67,74,78,?,92,94 a) 86 b) 85 c) 83 d) 84 e) 88

67,74,78,?,92,94
a) 86
b) 85
c) 83
d) 84
e) 88
by

1 Answer

Answer :

The next term is obtained by adding the unit’s digit to the number.
Hence the missing number =78+8=86
Answer: a)
by

Related questions

In a class there are 15 boys and 10 girls. Three students are selected at random. The difference between the probability that 2 boys and 1 girl are selected compared to 1 boy and 2 girls are selected is: a) 23/78 b) 19/88 c) 15/92 d) 4/23 e) 7/46

Description : In a class there are 15 boys and 10 girls. Three students are selected at random. The difference between the probability that 2 boys and 1 girl are selected compared to 1 boy and 2 girls are selected is: a) 23/78 b) 19/88 c) 15/92 d) 4/23 e) 7/46

Last Answer : 2 boys, 1 gi(Prl = (15c2×10c1) / 25c3 = 1050/2300 1 boy, 2 girls = (15c1×10c2) / 25c3 = 675/2300 Difference = (1050 - 675)/2300 = 375/2300 = 15/92 Answer: c)
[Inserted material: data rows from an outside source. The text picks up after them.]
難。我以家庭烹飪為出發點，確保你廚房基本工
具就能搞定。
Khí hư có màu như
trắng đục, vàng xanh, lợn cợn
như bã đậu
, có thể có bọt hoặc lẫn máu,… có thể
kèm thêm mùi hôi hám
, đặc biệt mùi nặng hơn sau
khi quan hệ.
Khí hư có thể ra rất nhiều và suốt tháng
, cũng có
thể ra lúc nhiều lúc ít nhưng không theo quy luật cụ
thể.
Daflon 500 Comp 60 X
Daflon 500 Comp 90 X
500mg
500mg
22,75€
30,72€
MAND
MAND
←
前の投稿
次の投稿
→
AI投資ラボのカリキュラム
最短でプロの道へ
(331/30)+( 661/60) +(704/11) -35.013 + 36.026 =? a) 69 b) 67 c) 83 d) 89 e) 85

Description : (331/30)+( 661/60) +(704/11) -35.013 + 36.026 =? a) 69 b) 67 c) 83 d) 89 e) 85

Last Answer : ?=331/30 + 661/60 + 704/11 – 35.013 + 36.026 =11 + 11 + 64 -1.013 =86-1 ≈ 85 Answer: e)
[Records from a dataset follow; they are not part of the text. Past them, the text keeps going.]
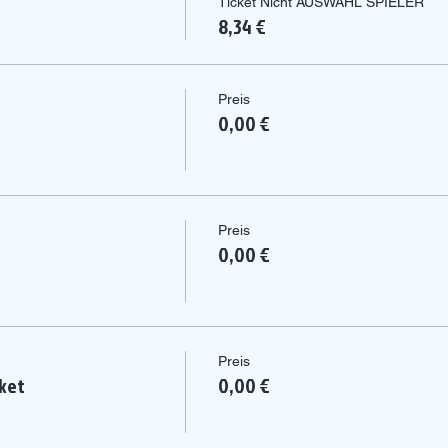
Ticket Nicht AUSWAHL SPIELER
8,34 €
Preis
0,00 €
Preis
0,00 €
Preis
ket
0,00 €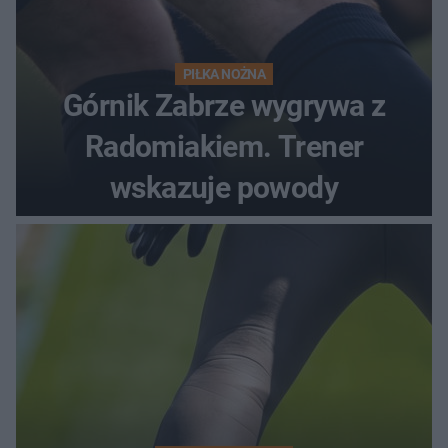
PIŁKA NOŻNA
Górnik Zabrze wygrywa z
Radomiakiem. Trener
wskazuje powody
The average age of Anu, banu and tonu is 74 yrs. 10years hence the average age of anu and tonu is 86 yrs.6yrs ago the average age of aarthi and banu was 72 yrs. Find the present age of aarthi. A) 80 B) 86 C) 84 D) 83

Description : The average age of Anu, banu and tonu is 74 yrs. 10years hence the average age of anu and tonu is 86 yrs.6yrs ago the average age of aarthi and banu was 72 yrs. Find the present age of aarthi. A) 80 B) 86 C) 84 D) 83

Last Answer : B) anu+ banu+ tonu = 74 * 3 = 222yrs 10yrs hence, anu + 10 + tonu +10 = 86 * 2 anu + tonu= 152 banu = 222-152 = 70 yrs aarthi -6 + banu - 6= 72 * 2 aarthi + banu = 144 + 12 = 156 aarthi age = 156-70 aarthi age = 86yrs

180 sweets are divided among friends A, B, C and D in which B and C are brothers also such that sweets divided between A and B are in the ratio 2 : 3, between B and C in the ratio 2 : 5 and between C and D in ratio 3 : 4. What is the number of sweets received by the brothers together? A) 78 B) 84 C) 92 D) 102 E) 88

Description : 180 sweets are divided among friends A, B, C and D in which B and C are brothers also such that sweets divided between A and B are in the ratio 2 : 3, between B and C in the ratio 2 : 5 and between C ... . What is the number of sweets received by the brothers together? A) 78 B) 84 C) 92 D) 102 E) 88

Last Answer : Answer: B A : B : C : D 2*2*3 : 3*2*3 : 3*5*3 : 3*5*4 4 : 6 : 15 : 20 B and C together = [(6+15)/(4+6+15+20)] * 180 = 84

For heavier fuels the cooling system of an internal combustion engine, the temperature is maintained at a) 78 to 80°C b) 80 to 84 °C c) 85 to 88°C d) 88 to 90°C

Description : For heavier fuels the cooling system of an internal combustion engine, the temperature is maintained at a) 78 to 80°C b) 80 to 84 °C c) 85 to 88°C d) 88 to 90°C

Last Answer : d) 88 to 90°C

3, 9, 17, 27, 39, 53, ? a) 64 b) 69 c) 74 d) 78 e) 81

Description : 3, 9, 17, 27, 39, 53, ? a) 64 b) 69 c) 74 d) 78 e) 81

Last Answer : Series is 1× 2 + 1, 2 × 3 + 3, 3 × 4 + 5, 4 × 5 + 7, 5 × 6 + 9 Answer: b)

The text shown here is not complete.